● Records for processing:

================================

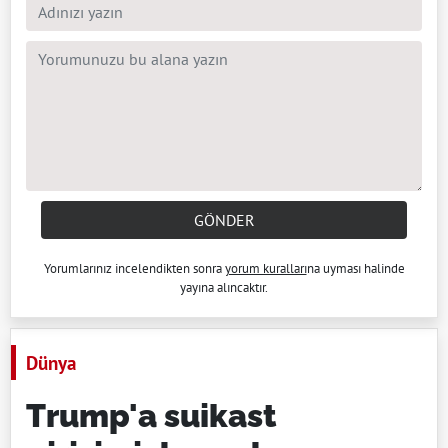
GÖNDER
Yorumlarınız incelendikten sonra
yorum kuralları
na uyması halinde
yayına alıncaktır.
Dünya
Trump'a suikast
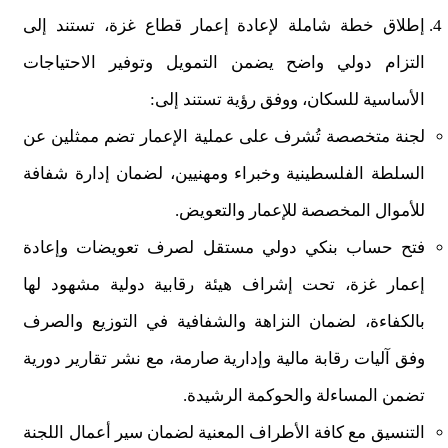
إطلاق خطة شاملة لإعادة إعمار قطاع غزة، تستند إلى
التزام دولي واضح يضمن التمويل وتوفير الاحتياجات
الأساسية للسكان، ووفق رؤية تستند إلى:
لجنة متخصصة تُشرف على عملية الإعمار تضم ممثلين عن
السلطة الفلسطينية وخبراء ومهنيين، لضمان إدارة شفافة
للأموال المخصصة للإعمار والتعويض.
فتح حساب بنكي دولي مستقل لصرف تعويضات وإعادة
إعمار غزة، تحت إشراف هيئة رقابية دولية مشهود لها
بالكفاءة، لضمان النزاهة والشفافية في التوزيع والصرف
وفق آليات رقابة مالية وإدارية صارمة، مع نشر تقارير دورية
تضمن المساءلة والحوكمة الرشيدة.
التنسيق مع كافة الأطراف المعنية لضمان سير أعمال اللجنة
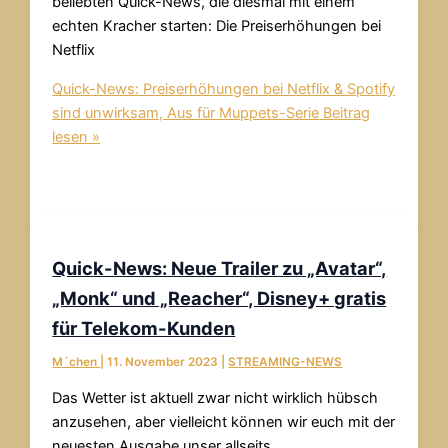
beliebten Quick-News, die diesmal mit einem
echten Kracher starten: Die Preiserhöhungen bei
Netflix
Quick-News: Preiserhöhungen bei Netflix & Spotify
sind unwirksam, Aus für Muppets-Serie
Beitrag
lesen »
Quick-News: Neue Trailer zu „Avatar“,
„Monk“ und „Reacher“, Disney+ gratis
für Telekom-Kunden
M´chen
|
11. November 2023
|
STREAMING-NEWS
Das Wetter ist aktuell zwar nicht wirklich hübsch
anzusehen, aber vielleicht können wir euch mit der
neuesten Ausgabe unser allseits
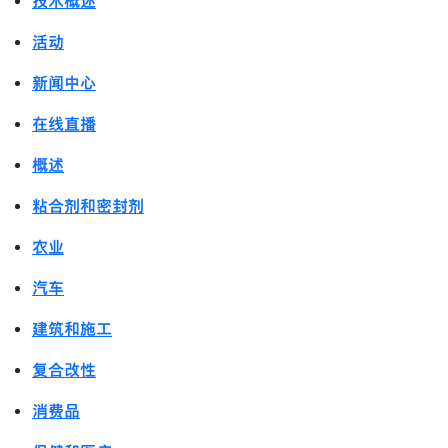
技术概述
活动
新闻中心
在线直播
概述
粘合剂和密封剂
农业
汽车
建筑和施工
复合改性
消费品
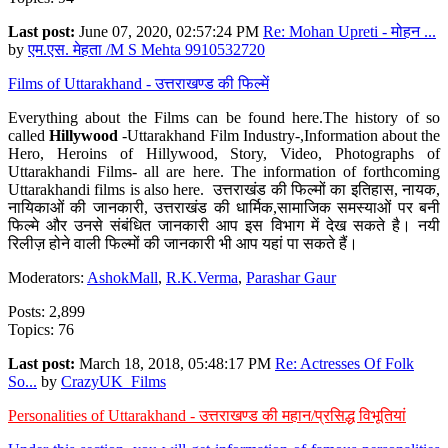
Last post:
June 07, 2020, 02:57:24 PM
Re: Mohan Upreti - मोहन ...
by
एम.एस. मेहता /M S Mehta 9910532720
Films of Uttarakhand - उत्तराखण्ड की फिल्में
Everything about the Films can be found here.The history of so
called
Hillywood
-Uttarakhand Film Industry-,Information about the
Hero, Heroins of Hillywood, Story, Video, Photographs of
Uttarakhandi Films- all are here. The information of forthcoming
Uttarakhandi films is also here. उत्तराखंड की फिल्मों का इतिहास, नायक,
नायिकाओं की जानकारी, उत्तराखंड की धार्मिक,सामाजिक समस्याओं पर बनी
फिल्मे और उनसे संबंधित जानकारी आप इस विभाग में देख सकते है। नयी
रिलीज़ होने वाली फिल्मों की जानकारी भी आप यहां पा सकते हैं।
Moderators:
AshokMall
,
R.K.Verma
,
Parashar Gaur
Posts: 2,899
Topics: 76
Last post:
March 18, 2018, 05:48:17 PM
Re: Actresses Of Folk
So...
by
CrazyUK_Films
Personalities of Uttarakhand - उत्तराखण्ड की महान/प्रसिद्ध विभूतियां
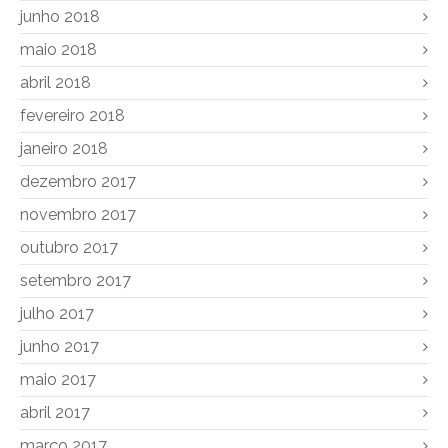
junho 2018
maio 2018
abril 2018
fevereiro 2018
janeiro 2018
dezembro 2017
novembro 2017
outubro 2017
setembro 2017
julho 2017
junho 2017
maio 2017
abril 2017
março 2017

================================

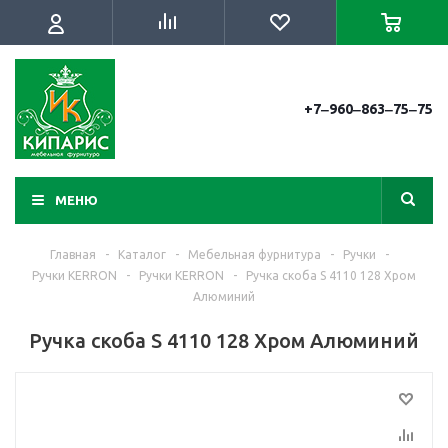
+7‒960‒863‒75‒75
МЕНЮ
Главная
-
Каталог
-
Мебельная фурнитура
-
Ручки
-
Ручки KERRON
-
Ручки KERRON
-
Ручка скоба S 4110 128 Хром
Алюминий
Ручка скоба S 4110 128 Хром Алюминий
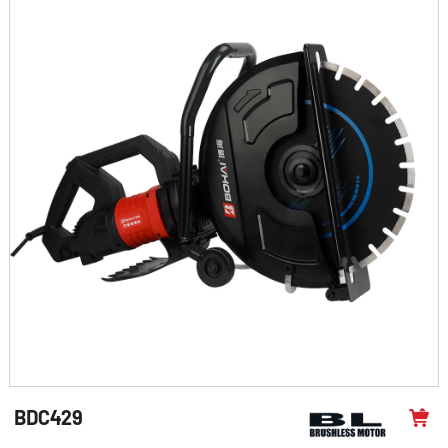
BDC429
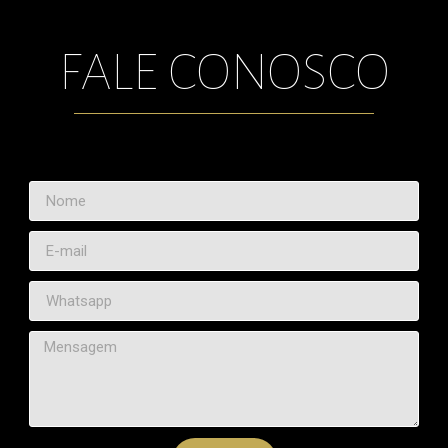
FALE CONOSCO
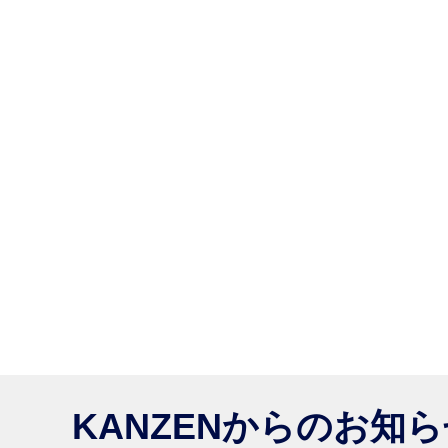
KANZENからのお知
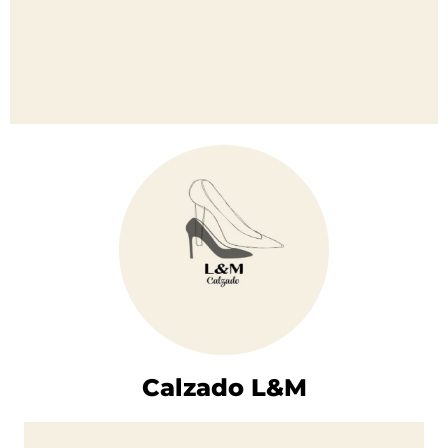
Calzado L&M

================================

Show each line from the material above where the string "Ручка" can be found.

Ручка скоба S 4110 128 Хром
Ручка скоба S 4110 128 Хром Алюминий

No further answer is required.